(Excerpts from a dataset)
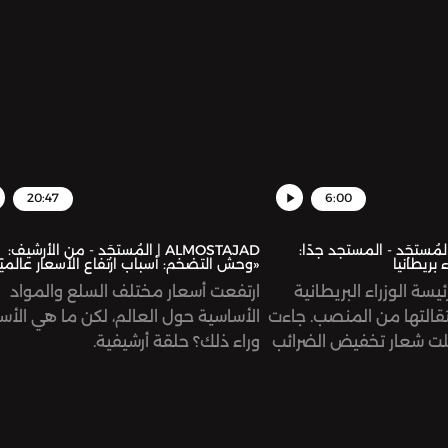
 الفوري عن علاء، واصفة
عسّفي والظالم.
20:47
6:00
ALMOST | المُستجَد - المستجد جدًا:
ALMOSTAJAD | المُستجَد - من الأرشيف:
 بريطانيا
«وحش التضخم: أسباب ارتفاع الأسعار عالميًا
ئيسة الوزراء البريطانية
ارتفعت أسعار مختلف السلع والمواد
ستقالتها من المنصب. جاءت
الأساسية حول العالم، لكن ما هي الأس
ت شعار تخفيض الضرائب
وراء ذلك؟ حلقة أرشيفية.
أمر جميل، أليس كذلك؟ لمَ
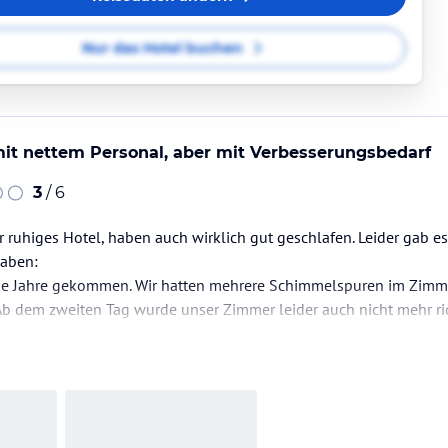
Nur das Hotel buchen
it nettem Personal, aber mit Verbesserungsbedarf
3
/ 6
r ruhiges Hotel, haben auch wirklich gut geschlafen. Leider gab e
haben:
 die Jahre gekommen. Wir hatten mehrere Schimmelspuren im Zimme
Ab dem zweiten Tag wurde unser Zimmer leider auch nicht mehr ric
nd im Zimmer, da leider nicht mehr gewischt wurde. Lediglich da
dern.
leider…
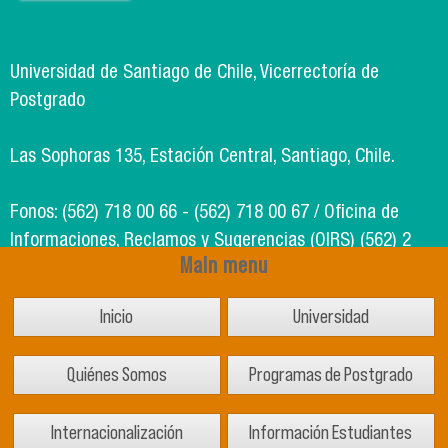
Universidad de Santiago de Chile, Vicerrectoría de
Postgrado
Las Sophoras 135, Estación Central, Santiago, Chile.
Fonos: (562) 718 00 66 - (562) 718 00 67 / Oficina de
Informaciones, Reclamos y Sugerencias (OIRS) (562) 2
Main menu
718 49 00
Inicio
Universidad
Soporte Informático Segic: (562) 718 02 25
Quiénes Somos
Programas de Postgrado
Internacionalización
Información Estudiantes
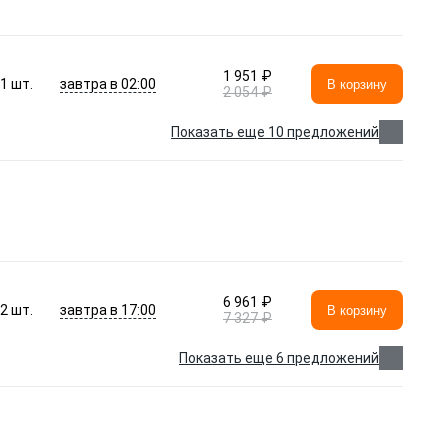
1 951 ₽
завтра в 02:00
1
шт.
В корзину
2 054 ₽
Показать еще 10 предложений
6 961 ₽
завтра в 17:00
2
шт.
В корзину
7 327 ₽
Показать еще 6 предложений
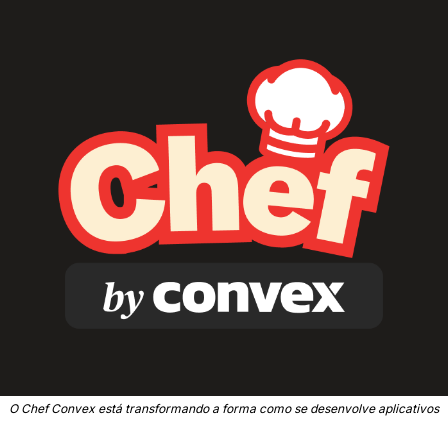
O Chef Convex está transformando a forma como se desenvolve aplicativos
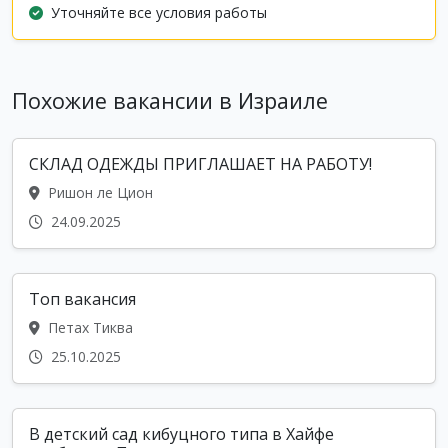
Уточняйте все условия работы
Похожие вакансии в Израиле
СКЛАД ОДЕЖДЫ ПРИГЛАШАЕТ НА РАБОТУ!
Ришон ле Цион
24.09.2025
Топ вакансия
Петах Тиква
25.10.2025
В детский сад кибуцного типа в Хайфе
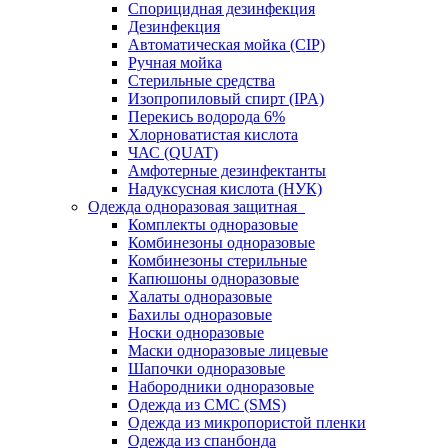
Спорицидная дезинфекция
Дезинфекция
Автоматическая мойка (CIP)
Ручная мойка
Стерильные средства
Изопропиловый спирт (IPA)
Перекись водорода 6%
Хлорноватистая кислота
ЧАС (QUAT)
Амфотерные дезинфектанты
Надуксусная кислота (НУК)
Одежда одноразовая защитная
Комплекты одноразовые
Комбинезоны одноразовые
Комбинезоны стерильные
Капюшоны одноразовые
Халаты одноразовые
Бахилы одноразовые
Носки одноразовые
Маски одноразовые лицевые
Шапочки одноразовые
Набородники одноразовые
Одежда из СМС (SMS)
Одежда из микропористой пленки
Одежда из спанбонда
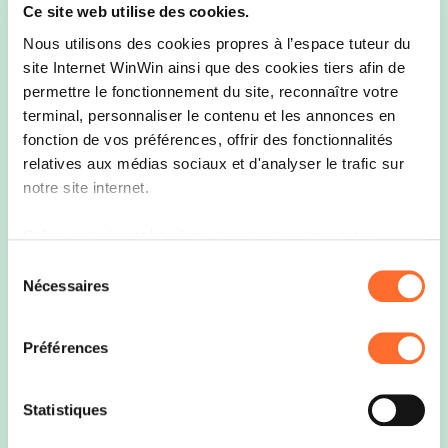
Ce site web utilise des cookies.
Nous utilisons des cookies propres à l’espace tuteur du
site Internet WinWin ainsi que des cookies tiers afin de
permettre le fonctionnement du site, reconnaître votre
terminal, personnaliser le contenu et les annonces en
Formation « Refresher » pour tuteurs
fonction de vos préférences, offrir des fonctionnalités
dans le cadre de l’apprentissage en
relatives aux médias sociaux et d'analyser le trafic sur
entreprise
notre site internet.
Publié le 20/01/2025
Grâce au présent bandeau, vous pouvez accepter,
refuser ou configurer les cookies selon vos préférences,
Sélection
à l’exception des cookies strictement nécessaires au
Nécessaires
du
fonctionnement du site. Une description des différents
consentement
Vous avez accompli votre formation pour tuteurs
cookies est accessible sous l’onglet « Détails » ci-
entre 2010 et 2020 ?
Préférences
dessus.
C’est le moment d'actualiser vos connaissances sur
l’apprentissage et les défis du monde professionnel
Il est précisé que la navigation sur le site et certaines
Statistiques
d'aujourd'hui !
fonctionnalités (ex : lecture de vidéos, partage sur les
Restez à jour :
Découvrez les nouveautés de la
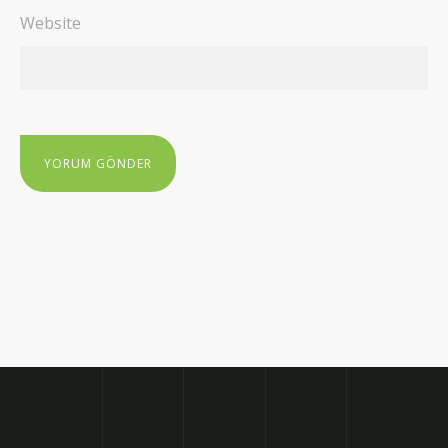
Website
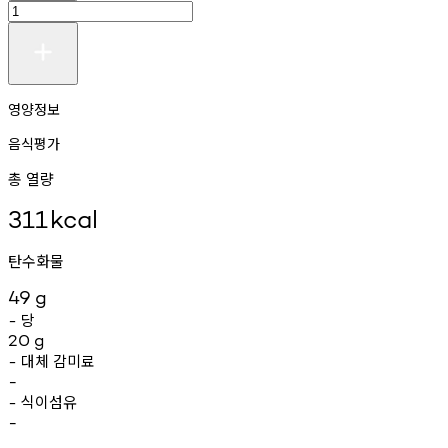
영양정보
음식평가
총 열량
311
kcal
탄수화물
49
g
당
-
20
g
대체
감미료
-
-
식이섬유
-
-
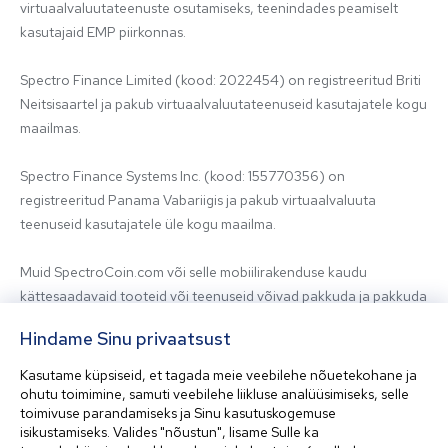
virtuaalvaluutateenuste osutamiseks, teenindades peamiselt 
kasutajaid EMP piirkonnas.

Spectro Finance Limited (kood: 2022454) on registreeritud Briti 
Neitsisaartel ja pakub virtuaalvaluutateenuseid kasutajatele kogu 
maailmas.

Spectro Finance Systems Inc. (kood: 155770356) on 
registreeritud Panama Vabariigis ja pakub virtuaalvaluuta 
teenuseid kasutajatele üle kogu maailma.

Muid SpectroCoin.com või selle mobiilirakenduse kaudu 
kättesaadavaid tooteid või teenuseid võivad pakkuda ja pakkuda 
sidusüksused või kolmandatest isikutest teenusepakkujad. 
Hindame Sinu privaatsust
Asjaomaseid teenuseid pakkuva üksuse kohta päringute 
tegemiseks võtke meiega ühendust.

Kasutame küpsiseid, et tagada meie veebilehe nõuetekohane ja
ohutu toimimine, samuti veebilehe liikluse analüüsimiseks, selle
toimivuse parandamiseks ja Sinu kasutuskogemuse
Enne meie platvormi kasutamist tutvuge palun meie 
isikustamiseks. Valides "nõustun", lisame Sulle ka
kasutustingimustega ja pöörduge vajadusel sõltumatu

_Brief_
Exactly as written above, print every line of the data but not its pictures.

_Result for this task_
 الفوري عن علاء، واصفة
عسّفي والظالم.
20:47
6:00
ALMOST | المُستجَد - المستجد جدًا:
ALMOSTAJAD | المُستجَد - من الأرشيف:
 بريطانيا
«وحش التضخم: أسباب ارتفاع الأسعار عالميًا
ئيسة الوزراء البريطانية
ارتفعت أسعار مختلف السلع والمواد
ستقالتها من المنصب. جاءت
الأساسية حول العالم، لكن ما هي الأس
ت شعار تخفيض الضرائب
وراء ذلك؟ حلقة أرشيفية.
أمر جميل، أليس كذلك؟ لمَ
Nur das Hotel buchen
it nettem Personal, aber mit Verbesserungsbedarf
3
/ 6
r ruhiges Hotel, haben auch wirklich gut geschlafen. Leider gab e
haben:
 die Jahre gekommen. Wir hatten mehrere Schimmelspuren im Zimme
Ab dem zweiten Tag wurde unser Zimmer leider auch nicht mehr ric
nd im Zimmer, da leider nicht mehr gewischt wurde. Lediglich da
dern.
leider…
Universidad de Santiago de Chile, Vicerrectoría de
Postgrado
Las Sophoras 135, Estación Central, Santiago, Chile.
Fonos: (562) 718 00 66 - (562) 718 00 67 / Oficina de
Informaciones, Reclamos y Sugerencias (OIRS) (562) 2
Main menu
718 49 00
Inicio
Universidad
Soporte Informático Segic: (562) 718 02 25
Quiénes Somos
Programas de Postgrado
Internacionalización
Información Estudiantes
1 951 ₽
завтра в 02:00
1
шт.
В корзину
2 054 ₽
Показать еще 10 предложений
6 961 ₽
завтра в 17:00
2
шт.
В корзину
7 327 ₽
Показать еще 6 предложений
O Chef Convex está transformando a forma como se desenvolve aplicativos
Уточняйте все условия работы
Похожие вакансии в Израиле
СКЛАД ОДЕЖДЫ ПРИГЛАШАЕТ НА РАБОТУ!
Ришон ле Цион
24.09.2025
Топ вакансия
Петах Тиква
25.10.2025
В детский сад кибуцного типа в Хайфе
Спорицидная дезинфекция
Дезинфекция
Автоматическая мойка (CIP)
Ручная мойка
Стерильные средства
Изопропиловый спирт (IPA)
Перекись водорода 6%
Хлорноватистая кислота
ЧАС (QUAT)
Амфотерные дезинфектанты
Надуксусная кислота (НУК)
Одежда одноразовая защитная
Комплекты одноразовые
Комбинезоны одноразовые
Комбинезоны стерильные
Капюшоны одноразовые
Халаты одноразовые
Бахилы одноразовые
Носки одноразовые
Маски одноразовые лицевые
Шапочки одноразовые
Набородники одноразовые
Одежда из СМС (SMS)
Одежда из микропористой пленки
Одежда из спанбонда
Ce site web utilise des cookies.
Nous utilisons des cookies propres à l’espace tuteur du
site Internet WinWin ainsi que des cookies tiers afin de
permettre le fonctionnement du site, reconnaître votre
terminal, personnaliser le contenu et les annonces en
Formation « Refresher » pour tuteurs
fonction de vos préférences, offrir des fonctionnalités
dans le cadre de l’apprentissage en
relatives aux médias sociaux et d'analyser le trafic sur
entreprise
notre site internet.
Publié le 20/01/2025
Grâce au présent bandeau, vous pouvez accepter,
refuser ou configurer les cookies selon vos préférences,
Sélection
à l’exception des cookies strictement nécessaires au
Nécessaires
du
fonctionnement du site. Une description des différents
consentement
Vous avez accompli votre formation pour tuteurs
cookies est accessible sous l’onglet « Détails » ci-
entre 2010 et 2020 ?
Préférences
dessus.
C’est le moment d'actualiser vos connaissances sur
l’apprentissage et les défis du monde professionnel
Il est précisé que la navigation sur le site et certaines
Statistiques
d'aujourd'hui !
fonctionnalités (ex : lecture de vidéos, partage sur les
Restez à jour :
Découvrez les nouveautés de la
Website
영양정보
음식평가
총 열량
311
kcal
탄수화물
49
g
당
-
20
g
대체
감미료
-
-
식이섬유
-
-
virtuaalvaluutateenuste osutamiseks, teenindades peamiselt 
kasutajaid EMP piirkonnas.

Spectro Finance Limited (kood: 2022454) on registreeritud Briti 
Neitsisaartel ja pakub virtuaalvaluutateenuseid kasutajatele kogu 
maailmas.

Spectro Finance Systems Inc. (kood: 155770356) on 
registreeritud Panama Vabariigis ja pakub virtuaalvaluuta 
teenuseid kasutajatele üle kogu maailma.

Muid SpectroCoin.com või selle mobiilirakenduse kaudu 
kättesaadavaid tooteid või teenuseid võivad pakkuda ja pakkuda 
sidusüksused või kolmandatest isikutest teenusepakkujad. 
Hindame Sinu privaatsust
Asjaomaseid teenuseid pakkuva üksuse kohta päringute 
tegemiseks võtke meiega ühendust.

Kasutame küpsiseid, et tagada meie veebilehe nõuetekohane ja
ohutu toimimine, samuti veebilehe liikluse analüüsimiseks, selle
toimivuse parandamiseks ja Sinu kasutuskogemuse
Enne meie platvormi kasutamist tutvuge palun meie 
isikustamiseks. Valides "nõustun", lisame Sulle ka
kasutustingimustega ja pöörduge vajadusel sõltumatu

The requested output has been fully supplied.